- _Instructions for the task_:
When you reach the line containing "Nur essenzielle Cookies" in the data below, begin returning lines exactly as written, and stop once the line containing "Культура (579, 508)" has been returned.

Stored data:
--------------------

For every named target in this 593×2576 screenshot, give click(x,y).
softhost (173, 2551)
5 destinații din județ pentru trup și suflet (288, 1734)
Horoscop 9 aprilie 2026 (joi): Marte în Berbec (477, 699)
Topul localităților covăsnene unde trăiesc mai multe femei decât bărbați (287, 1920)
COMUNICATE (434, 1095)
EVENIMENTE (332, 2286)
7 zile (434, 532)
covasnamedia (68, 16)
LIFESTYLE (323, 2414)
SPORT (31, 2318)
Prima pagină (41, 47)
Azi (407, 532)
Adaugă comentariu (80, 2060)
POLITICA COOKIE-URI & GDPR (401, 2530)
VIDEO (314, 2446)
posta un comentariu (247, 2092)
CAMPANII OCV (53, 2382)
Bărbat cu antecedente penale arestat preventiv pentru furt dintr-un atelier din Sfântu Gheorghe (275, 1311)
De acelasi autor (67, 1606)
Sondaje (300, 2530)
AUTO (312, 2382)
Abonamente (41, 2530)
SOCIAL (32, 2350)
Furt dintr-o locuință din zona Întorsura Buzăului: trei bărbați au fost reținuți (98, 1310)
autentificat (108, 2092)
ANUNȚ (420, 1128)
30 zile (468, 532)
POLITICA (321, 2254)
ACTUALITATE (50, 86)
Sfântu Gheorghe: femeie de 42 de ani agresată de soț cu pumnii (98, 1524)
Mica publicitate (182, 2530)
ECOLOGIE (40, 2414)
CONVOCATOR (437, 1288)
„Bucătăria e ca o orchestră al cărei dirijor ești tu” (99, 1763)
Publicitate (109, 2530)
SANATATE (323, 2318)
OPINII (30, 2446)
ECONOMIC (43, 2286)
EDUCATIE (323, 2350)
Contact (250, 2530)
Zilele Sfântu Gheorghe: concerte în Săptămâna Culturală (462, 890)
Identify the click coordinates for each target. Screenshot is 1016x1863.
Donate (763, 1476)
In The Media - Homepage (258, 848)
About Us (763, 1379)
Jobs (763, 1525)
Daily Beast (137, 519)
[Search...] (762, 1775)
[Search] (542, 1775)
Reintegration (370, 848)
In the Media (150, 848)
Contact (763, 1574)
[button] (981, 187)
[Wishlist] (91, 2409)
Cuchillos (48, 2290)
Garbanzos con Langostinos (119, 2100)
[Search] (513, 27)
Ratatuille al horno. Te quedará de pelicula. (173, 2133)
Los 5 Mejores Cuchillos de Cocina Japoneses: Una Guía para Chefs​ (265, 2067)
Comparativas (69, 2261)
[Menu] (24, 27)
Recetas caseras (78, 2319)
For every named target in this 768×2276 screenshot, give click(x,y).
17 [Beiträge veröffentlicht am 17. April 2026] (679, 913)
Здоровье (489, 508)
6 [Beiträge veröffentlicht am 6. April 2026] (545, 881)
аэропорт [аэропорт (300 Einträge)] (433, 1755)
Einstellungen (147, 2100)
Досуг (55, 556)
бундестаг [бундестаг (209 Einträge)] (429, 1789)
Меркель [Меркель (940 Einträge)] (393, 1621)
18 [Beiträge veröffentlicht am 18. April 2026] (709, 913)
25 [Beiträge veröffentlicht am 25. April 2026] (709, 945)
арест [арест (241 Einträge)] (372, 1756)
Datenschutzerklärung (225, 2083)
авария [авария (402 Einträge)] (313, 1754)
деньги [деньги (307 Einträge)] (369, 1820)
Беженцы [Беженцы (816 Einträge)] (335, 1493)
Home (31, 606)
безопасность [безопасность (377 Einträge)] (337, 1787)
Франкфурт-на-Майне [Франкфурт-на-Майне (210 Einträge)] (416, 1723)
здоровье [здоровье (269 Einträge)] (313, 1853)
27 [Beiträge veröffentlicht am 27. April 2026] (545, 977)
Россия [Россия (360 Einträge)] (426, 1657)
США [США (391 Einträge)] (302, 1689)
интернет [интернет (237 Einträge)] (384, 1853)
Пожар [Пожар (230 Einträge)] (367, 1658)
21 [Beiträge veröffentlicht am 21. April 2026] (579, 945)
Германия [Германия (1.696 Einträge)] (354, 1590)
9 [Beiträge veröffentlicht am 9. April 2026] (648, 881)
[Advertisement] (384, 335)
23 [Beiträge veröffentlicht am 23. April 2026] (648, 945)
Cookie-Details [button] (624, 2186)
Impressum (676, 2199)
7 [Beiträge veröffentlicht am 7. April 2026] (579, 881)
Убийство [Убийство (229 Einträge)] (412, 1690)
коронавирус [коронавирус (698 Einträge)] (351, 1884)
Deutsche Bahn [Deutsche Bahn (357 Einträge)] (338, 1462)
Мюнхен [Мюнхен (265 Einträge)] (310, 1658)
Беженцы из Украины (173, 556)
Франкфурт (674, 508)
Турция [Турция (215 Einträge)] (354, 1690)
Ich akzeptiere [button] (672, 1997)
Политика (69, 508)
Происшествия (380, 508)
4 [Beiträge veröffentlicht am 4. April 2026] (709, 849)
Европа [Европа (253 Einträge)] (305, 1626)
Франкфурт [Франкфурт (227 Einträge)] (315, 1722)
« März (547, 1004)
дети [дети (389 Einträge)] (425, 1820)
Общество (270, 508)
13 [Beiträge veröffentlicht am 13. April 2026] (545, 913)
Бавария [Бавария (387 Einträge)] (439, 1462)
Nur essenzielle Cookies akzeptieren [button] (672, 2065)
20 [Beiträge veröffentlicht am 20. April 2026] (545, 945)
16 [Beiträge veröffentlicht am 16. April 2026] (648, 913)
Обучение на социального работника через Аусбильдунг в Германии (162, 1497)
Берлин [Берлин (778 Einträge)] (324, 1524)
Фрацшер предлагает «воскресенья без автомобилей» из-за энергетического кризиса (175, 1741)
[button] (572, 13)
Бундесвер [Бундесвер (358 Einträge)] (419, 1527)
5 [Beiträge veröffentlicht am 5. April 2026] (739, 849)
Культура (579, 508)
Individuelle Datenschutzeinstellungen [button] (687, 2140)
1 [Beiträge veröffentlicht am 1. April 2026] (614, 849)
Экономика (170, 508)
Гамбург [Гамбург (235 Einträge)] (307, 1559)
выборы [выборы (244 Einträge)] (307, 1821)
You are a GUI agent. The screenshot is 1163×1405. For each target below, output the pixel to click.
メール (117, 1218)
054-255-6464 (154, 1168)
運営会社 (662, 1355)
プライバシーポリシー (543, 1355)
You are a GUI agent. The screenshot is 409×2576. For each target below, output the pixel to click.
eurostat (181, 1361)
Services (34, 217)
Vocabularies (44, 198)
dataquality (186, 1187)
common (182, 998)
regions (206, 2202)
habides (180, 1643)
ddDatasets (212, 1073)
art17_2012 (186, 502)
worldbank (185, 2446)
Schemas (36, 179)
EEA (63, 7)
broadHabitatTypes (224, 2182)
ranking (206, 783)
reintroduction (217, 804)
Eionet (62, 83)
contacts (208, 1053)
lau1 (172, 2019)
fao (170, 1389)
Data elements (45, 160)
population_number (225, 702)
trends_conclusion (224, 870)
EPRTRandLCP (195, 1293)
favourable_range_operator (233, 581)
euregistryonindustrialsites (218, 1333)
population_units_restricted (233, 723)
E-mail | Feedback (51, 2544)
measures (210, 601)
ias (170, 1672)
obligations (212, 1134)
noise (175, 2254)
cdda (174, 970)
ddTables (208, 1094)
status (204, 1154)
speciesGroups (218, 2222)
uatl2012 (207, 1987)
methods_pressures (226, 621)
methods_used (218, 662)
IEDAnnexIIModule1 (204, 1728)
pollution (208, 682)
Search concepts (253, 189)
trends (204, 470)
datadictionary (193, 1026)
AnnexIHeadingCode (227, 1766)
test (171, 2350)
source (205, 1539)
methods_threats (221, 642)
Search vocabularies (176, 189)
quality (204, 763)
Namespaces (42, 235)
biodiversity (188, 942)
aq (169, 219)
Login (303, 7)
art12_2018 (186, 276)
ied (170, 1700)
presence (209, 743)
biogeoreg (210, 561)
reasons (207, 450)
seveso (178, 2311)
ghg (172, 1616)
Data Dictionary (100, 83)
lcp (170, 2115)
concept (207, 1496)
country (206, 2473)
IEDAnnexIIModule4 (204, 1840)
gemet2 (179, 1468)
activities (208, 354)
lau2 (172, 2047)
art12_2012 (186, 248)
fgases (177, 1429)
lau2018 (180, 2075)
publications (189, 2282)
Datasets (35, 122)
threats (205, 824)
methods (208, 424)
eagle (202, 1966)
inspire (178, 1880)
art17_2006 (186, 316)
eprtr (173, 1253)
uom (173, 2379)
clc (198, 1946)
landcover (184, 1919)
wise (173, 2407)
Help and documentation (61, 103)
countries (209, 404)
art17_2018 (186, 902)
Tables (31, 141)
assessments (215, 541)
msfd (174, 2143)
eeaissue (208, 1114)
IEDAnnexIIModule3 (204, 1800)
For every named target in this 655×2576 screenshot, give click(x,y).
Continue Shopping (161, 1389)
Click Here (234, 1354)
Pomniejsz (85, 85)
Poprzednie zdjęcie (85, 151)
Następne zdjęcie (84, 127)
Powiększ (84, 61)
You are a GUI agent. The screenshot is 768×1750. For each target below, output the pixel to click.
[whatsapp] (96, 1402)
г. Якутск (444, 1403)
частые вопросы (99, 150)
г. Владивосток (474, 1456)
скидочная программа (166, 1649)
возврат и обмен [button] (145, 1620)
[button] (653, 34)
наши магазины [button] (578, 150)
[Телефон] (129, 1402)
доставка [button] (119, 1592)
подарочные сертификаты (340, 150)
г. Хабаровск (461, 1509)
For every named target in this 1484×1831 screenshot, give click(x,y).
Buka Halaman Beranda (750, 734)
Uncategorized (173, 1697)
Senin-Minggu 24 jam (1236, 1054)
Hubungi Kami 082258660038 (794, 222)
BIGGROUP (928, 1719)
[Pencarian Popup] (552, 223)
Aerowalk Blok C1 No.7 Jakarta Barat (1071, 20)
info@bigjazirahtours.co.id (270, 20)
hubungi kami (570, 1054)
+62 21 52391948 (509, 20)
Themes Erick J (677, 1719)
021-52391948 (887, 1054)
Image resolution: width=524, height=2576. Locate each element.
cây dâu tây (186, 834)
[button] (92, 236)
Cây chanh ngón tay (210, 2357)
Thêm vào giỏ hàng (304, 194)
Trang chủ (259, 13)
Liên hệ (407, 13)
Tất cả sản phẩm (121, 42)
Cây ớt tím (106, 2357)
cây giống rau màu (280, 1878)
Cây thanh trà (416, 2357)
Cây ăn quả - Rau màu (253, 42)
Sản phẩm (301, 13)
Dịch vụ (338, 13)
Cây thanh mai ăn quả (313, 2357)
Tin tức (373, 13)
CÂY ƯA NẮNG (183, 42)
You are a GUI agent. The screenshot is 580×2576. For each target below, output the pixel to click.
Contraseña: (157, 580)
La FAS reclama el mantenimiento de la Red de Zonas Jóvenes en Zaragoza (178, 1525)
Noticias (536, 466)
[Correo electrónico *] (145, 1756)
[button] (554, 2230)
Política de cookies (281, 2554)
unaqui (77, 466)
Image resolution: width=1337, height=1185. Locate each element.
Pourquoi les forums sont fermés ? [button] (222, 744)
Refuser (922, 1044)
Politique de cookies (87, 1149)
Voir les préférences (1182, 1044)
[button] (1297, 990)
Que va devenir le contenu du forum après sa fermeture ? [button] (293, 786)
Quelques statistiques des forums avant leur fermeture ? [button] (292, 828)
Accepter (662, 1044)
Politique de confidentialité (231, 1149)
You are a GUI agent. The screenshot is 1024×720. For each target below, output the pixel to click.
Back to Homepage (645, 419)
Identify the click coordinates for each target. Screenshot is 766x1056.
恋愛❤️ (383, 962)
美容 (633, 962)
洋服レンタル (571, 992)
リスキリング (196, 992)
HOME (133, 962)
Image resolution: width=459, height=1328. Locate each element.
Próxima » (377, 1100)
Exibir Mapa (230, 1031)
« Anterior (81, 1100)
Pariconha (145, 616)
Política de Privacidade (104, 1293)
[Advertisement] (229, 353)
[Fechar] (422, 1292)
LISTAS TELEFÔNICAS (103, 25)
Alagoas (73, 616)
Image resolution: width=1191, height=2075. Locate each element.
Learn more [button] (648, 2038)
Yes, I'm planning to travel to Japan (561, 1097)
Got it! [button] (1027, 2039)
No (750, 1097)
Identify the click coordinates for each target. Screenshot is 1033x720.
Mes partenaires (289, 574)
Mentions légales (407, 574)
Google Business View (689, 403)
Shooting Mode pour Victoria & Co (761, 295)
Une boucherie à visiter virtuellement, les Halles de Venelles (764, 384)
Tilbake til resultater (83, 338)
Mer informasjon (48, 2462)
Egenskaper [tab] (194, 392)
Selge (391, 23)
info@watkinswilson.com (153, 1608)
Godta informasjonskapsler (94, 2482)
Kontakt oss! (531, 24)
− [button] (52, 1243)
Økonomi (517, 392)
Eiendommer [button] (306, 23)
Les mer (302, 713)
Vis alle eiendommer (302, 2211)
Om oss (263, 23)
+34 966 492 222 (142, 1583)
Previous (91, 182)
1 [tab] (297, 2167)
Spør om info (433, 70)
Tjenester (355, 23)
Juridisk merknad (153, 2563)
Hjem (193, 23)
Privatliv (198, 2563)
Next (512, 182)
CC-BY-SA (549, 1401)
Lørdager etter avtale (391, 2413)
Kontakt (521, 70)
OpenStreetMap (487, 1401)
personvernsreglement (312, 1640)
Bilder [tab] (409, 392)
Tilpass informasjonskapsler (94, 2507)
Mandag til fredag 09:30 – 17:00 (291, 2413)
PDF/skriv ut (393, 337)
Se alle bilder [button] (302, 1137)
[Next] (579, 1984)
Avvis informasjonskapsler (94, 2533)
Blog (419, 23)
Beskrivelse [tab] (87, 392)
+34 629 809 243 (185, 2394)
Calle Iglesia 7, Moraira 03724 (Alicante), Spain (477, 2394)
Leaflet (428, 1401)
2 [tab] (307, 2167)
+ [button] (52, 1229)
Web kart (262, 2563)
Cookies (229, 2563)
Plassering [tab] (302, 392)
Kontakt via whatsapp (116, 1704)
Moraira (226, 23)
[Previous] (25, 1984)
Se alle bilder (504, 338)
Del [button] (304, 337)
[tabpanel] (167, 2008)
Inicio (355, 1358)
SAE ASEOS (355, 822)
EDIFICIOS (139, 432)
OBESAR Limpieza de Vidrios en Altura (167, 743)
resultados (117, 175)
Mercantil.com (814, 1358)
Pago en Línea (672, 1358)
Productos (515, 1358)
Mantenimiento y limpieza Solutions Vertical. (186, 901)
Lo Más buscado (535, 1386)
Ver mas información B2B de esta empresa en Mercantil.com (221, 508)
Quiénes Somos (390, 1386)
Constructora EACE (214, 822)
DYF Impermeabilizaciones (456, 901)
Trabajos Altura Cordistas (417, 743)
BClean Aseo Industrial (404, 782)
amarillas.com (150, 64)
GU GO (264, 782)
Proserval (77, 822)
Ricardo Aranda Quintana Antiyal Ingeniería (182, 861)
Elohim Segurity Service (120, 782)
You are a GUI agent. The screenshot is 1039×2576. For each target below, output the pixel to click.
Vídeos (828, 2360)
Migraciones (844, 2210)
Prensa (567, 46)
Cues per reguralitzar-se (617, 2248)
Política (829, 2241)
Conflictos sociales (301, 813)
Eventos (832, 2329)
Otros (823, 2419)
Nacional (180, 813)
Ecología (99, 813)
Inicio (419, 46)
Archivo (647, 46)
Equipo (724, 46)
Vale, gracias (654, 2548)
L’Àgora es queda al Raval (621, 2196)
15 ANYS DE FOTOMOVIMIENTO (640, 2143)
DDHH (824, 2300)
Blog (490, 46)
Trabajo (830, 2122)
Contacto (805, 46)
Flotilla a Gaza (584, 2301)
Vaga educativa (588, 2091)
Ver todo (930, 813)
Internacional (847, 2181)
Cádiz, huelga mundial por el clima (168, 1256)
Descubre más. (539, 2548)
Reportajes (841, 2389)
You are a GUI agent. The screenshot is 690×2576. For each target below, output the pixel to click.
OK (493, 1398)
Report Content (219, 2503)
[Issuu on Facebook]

--------------------

- _Answer section_:
Nur essenzielle Cookies akzeptieren [button] (672, 2065)
20 [Beiträge veröffentlicht am 20. April 2026] (545, 945)
16 [Beiträge veröffentlicht am 16. April 2026] (648, 913)
Обучение на социального работника через Аусбильдунг в Германии (162, 1497)
Берлин [Берлин (778 Einträge)] (324, 1524)
Фрацшер предлагает «воскресенья без автомобилей» из-за энергетического кризиса (175, 1741)
[button] (572, 13)
Бундесвер [Бундесвер (358 Einträge)] (419, 1527)
5 [Beiträge veröffentlicht am 5. April 2026] (739, 849)
Культура (579, 508)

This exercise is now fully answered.